In a 1996 article in another journal, Dr. Emanuel similarly hypothesized that “services provided to individuals who are irreversibly prevented from being or becoming participating citizens are not basic and should not be guaranteed. An obvious example is not guaranteeing health services to patients with dementia.”
Dr. Emanuel contends that he was exploring what rules might be used to ration care, not specifically prescribing policy. But isn’t that the point? What we see at town hall meetings are Americans who legitimately believe it would be fundamentally unjust for government panels to make these kind of ethical decisions instead of individuals, loved ones and doctors.
To be clear, the healthcare system is in need of reform, particularly health insurance. But the answer is not central planning. The answer is more market competition–giving consumers more choices, more information and more control.
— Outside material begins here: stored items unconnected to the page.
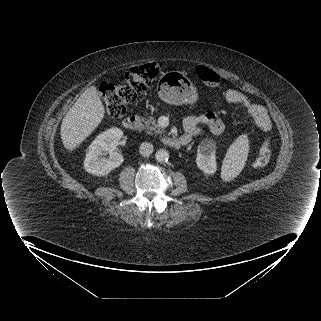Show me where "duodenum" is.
Returning a JSON list of instances; mask_svg holds the SVG:
<instances>
[{
	"label": "duodenum",
	"instance_id": "1",
	"mask_svg": "<svg viewBox=\"0 0 321 321\" xmlns=\"http://www.w3.org/2000/svg\"><path fill=\"white\" fill-rule=\"evenodd\" d=\"M123 126L131 131L139 130L142 126L141 118L138 115H129L123 120ZM184 140L174 137H165L162 143L169 148H179Z\"/></svg>",
	"mask_w": 321,
	"mask_h": 321
}]
</instances>
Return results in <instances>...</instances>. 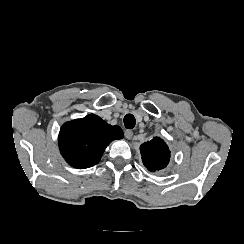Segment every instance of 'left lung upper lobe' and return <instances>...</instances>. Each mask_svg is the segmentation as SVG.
<instances>
[{"label": "left lung upper lobe", "mask_w": 244, "mask_h": 244, "mask_svg": "<svg viewBox=\"0 0 244 244\" xmlns=\"http://www.w3.org/2000/svg\"><path fill=\"white\" fill-rule=\"evenodd\" d=\"M140 151L143 164L151 172L165 168L170 159L168 146L159 137H154L152 140L142 144Z\"/></svg>", "instance_id": "left-lung-upper-lobe-1"}]
</instances>
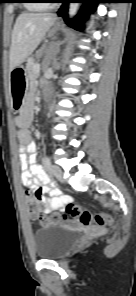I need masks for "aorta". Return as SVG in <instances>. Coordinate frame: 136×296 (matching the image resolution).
Returning <instances> with one entry per match:
<instances>
[{"instance_id": "aorta-1", "label": "aorta", "mask_w": 136, "mask_h": 296, "mask_svg": "<svg viewBox=\"0 0 136 296\" xmlns=\"http://www.w3.org/2000/svg\"><path fill=\"white\" fill-rule=\"evenodd\" d=\"M78 9V3H70L69 5V18H73L77 12Z\"/></svg>"}]
</instances>
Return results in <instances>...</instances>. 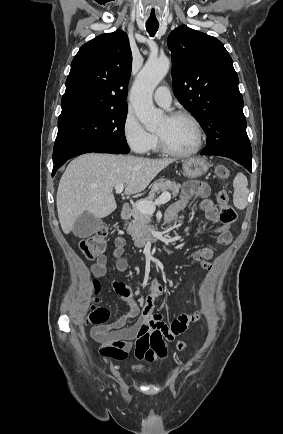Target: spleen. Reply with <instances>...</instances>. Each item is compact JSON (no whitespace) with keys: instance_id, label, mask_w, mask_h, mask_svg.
<instances>
[{"instance_id":"obj_1","label":"spleen","mask_w":283,"mask_h":434,"mask_svg":"<svg viewBox=\"0 0 283 434\" xmlns=\"http://www.w3.org/2000/svg\"><path fill=\"white\" fill-rule=\"evenodd\" d=\"M248 181L244 174L238 173L233 181L234 195L233 203L237 209L243 210L247 205L249 190Z\"/></svg>"}]
</instances>
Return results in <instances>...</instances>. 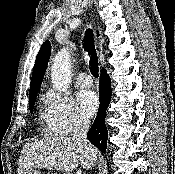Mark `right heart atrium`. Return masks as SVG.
Segmentation results:
<instances>
[{"mask_svg": "<svg viewBox=\"0 0 175 174\" xmlns=\"http://www.w3.org/2000/svg\"><path fill=\"white\" fill-rule=\"evenodd\" d=\"M48 130L55 135H70L89 125L72 97L55 90L44 95Z\"/></svg>", "mask_w": 175, "mask_h": 174, "instance_id": "d8ad5b80", "label": "right heart atrium"}]
</instances>
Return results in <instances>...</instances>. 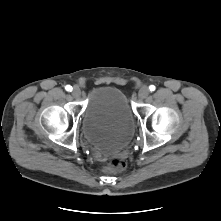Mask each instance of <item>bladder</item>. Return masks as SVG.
Here are the masks:
<instances>
[{
	"instance_id": "obj_1",
	"label": "bladder",
	"mask_w": 221,
	"mask_h": 221,
	"mask_svg": "<svg viewBox=\"0 0 221 221\" xmlns=\"http://www.w3.org/2000/svg\"><path fill=\"white\" fill-rule=\"evenodd\" d=\"M81 127L84 138L94 150L112 155L131 140L135 128L134 113L119 88L100 85L88 95Z\"/></svg>"
}]
</instances>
Here is one example. There are more than 1,300 health insurance companies in this country, but currently, consumers can buy only a product licensed in each individual state. Creating a nationwide health insurance market where any individual or group can shop for less expensive coverage from another state would provide more choices, forcing private plans to create better products, improve services and lower prices.
We must also equip individuals with information on healthcare cost and quality. Releasing the Medicare-claims history of doctors and hospitals (with patients’ personal information removed) would give Americans more knowledge to choose the most efficient institutions, practitioners and the most effective treatments. Inexplicably, this taxpayer-funded data remain locked away.
Of course, some Americans also need financial resources to pay for their healthcare choices. Tax credits are one way to help consumers purchase private healthcare coverage, or we could allow individuals to deduct the cost of insurance they purchase, just as employers do now. These are just some solutions to create competition to drive down costs while increasing quality.
There is no doubt that we badly need to improve our healthcare system. I welcome the comprehensive debate now taking place across the country on how to accomplish this goal. But reform must empower individuals, not government.
Newt Gingrich is a senior fellow at AEI.